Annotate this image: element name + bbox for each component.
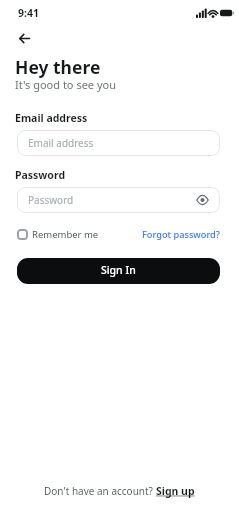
button[interactable]: Sign In (17, 258, 220, 284)
staticText: 9:41 (18, 6, 39, 20)
staticText: It's good to see you (15, 77, 116, 92)
staticText: Hey there (15, 55, 101, 79)
staticText: Remember me (32, 228, 99, 240)
staticText: Email address (15, 111, 88, 125)
button[interactable]: Forgot password? (142, 228, 220, 240)
button[interactable] (17, 229, 28, 240)
button[interactable] (13, 30, 35, 46)
button[interactable]: Don't have an account? (44, 484, 195, 498)
staticText: Password (28, 193, 74, 207)
staticText: Email address (28, 136, 94, 150)
staticText: Sign In (101, 263, 136, 277)
button[interactable]: Email address (17, 130, 220, 156)
staticText: Sign up (156, 484, 195, 498)
button[interactable]: Password (17, 187, 220, 213)
staticText: Don't have an account? (44, 484, 156, 498)
staticText: Password (15, 168, 66, 182)
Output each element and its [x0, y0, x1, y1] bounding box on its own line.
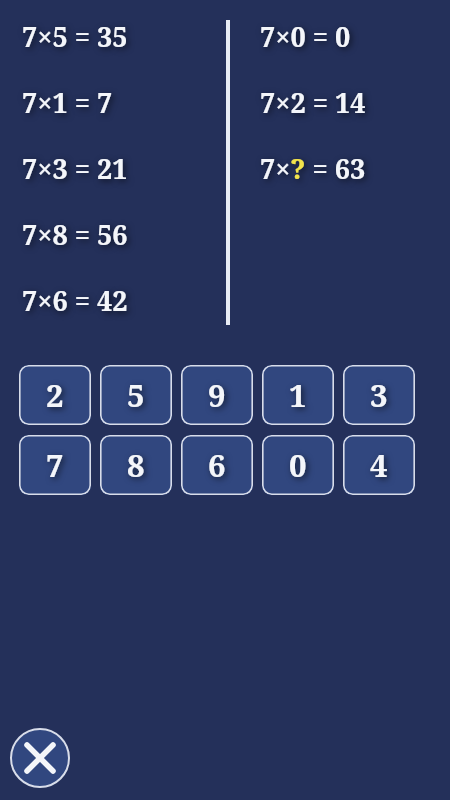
staticText: 9 — [208, 374, 226, 416]
button[interactable]: Close — [9, 727, 71, 789]
staticText: 7×0 = 0 — [260, 18, 351, 55]
staticText: 4 — [370, 444, 388, 486]
staticText: 7×2 = 14 — [260, 84, 366, 121]
staticText: 7×5 = 35 — [22, 18, 128, 55]
button[interactable]: 3 — [343, 365, 415, 425]
button[interactable]: 8 — [100, 435, 172, 495]
staticText: 6 — [208, 444, 226, 486]
staticText: 7×6 = 42 — [22, 282, 128, 319]
button[interactable]: 5 — [100, 365, 172, 425]
staticText: 8 — [127, 444, 145, 486]
button[interactable]: 0 — [262, 435, 334, 495]
staticText: 7 — [46, 444, 64, 486]
staticText: 2 — [46, 374, 64, 416]
button[interactable]: 1 — [262, 365, 334, 425]
button[interactable]: 4 — [343, 435, 415, 495]
staticText: 7×3 = 21 — [22, 150, 128, 187]
staticText: 1 — [289, 374, 307, 416]
staticText: 0 — [289, 444, 307, 486]
button[interactable]: 7 — [19, 435, 91, 495]
staticText: 3 — [370, 374, 388, 416]
staticText: 7×8 = 56 — [22, 216, 128, 253]
staticText: 5 — [127, 374, 145, 416]
staticText: 7×1 = 7 — [22, 84, 113, 121]
staticText: 7×? = 63 — [260, 150, 366, 187]
button[interactable]: 9 — [181, 365, 253, 425]
button[interactable]: 6 — [181, 435, 253, 495]
button[interactable]: 2 — [19, 365, 91, 425]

***

_EXERCISE PROMPT_.
Print the records exactly, every one. Leave out the pictures.

_SOLVED EXERCISE_.
Annotate this image: element name + bbox for each component.
button[interactable]: Sign In (17, 258, 220, 284)
staticText: 9:41 (18, 6, 39, 20)
staticText: It's good to see you (15, 77, 116, 92)
staticText: Hey there (15, 55, 101, 79)
staticText: Remember me (32, 228, 99, 240)
staticText: Email address (15, 111, 88, 125)
button[interactable]: Forgot password? (142, 228, 220, 240)
button[interactable] (17, 229, 28, 240)
button[interactable] (13, 30, 35, 46)
button[interactable]: Don't have an account? (44, 484, 195, 498)
staticText: Password (28, 193, 74, 207)
staticText: Email address (28, 136, 94, 150)
staticText: Sign In (101, 263, 136, 277)
button[interactable]: Email address (17, 130, 220, 156)
staticText: Sign up (156, 484, 195, 498)
button[interactable]: Password (17, 187, 220, 213)
staticText: Don't have an account? (44, 484, 156, 498)
staticText: Password (15, 168, 66, 182)
Output each element and its [x0, y0, x1, y1] bounding box on its own line.
staticText: 9 — [208, 374, 226, 416]
button[interactable]: Close — [9, 727, 71, 789]
staticText: 7×0 = 0 — [260, 18, 351, 55]
staticText: 4 — [370, 444, 388, 486]
staticText: 7×2 = 14 — [260, 84, 366, 121]
staticText: 7×5 = 35 — [22, 18, 128, 55]
button[interactable]: 3 — [343, 365, 415, 425]
button[interactable]: 8 — [100, 435, 172, 495]
staticText: 6 — [208, 444, 226, 486]
staticText: 7×6 = 42 — [22, 282, 128, 319]
button[interactable]: 5 — [100, 365, 172, 425]
staticText: 8 — [127, 444, 145, 486]
button[interactable]: 0 — [262, 435, 334, 495]
staticText: 7 — [46, 444, 64, 486]
staticText: 2 — [46, 374, 64, 416]
button[interactable]: 1 — [262, 365, 334, 425]
button[interactable]: 4 — [343, 435, 415, 495]
staticText: 7×3 = 21 — [22, 150, 128, 187]
staticText: 1 — [289, 374, 307, 416]
staticText: 0 — [289, 444, 307, 486]
button[interactable]: 7 — [19, 435, 91, 495]
staticText: 3 — [370, 374, 388, 416]
staticText: 7×8 = 56 — [22, 216, 128, 253]
staticText: 5 — [127, 374, 145, 416]
staticText: 7×1 = 7 — [22, 84, 113, 121]
staticText: 7×? = 63 — [260, 150, 366, 187]
button[interactable]: 9 — [181, 365, 253, 425]
button[interactable]: 6 — [181, 435, 253, 495]
button[interactable]: 2 — [19, 365, 91, 425]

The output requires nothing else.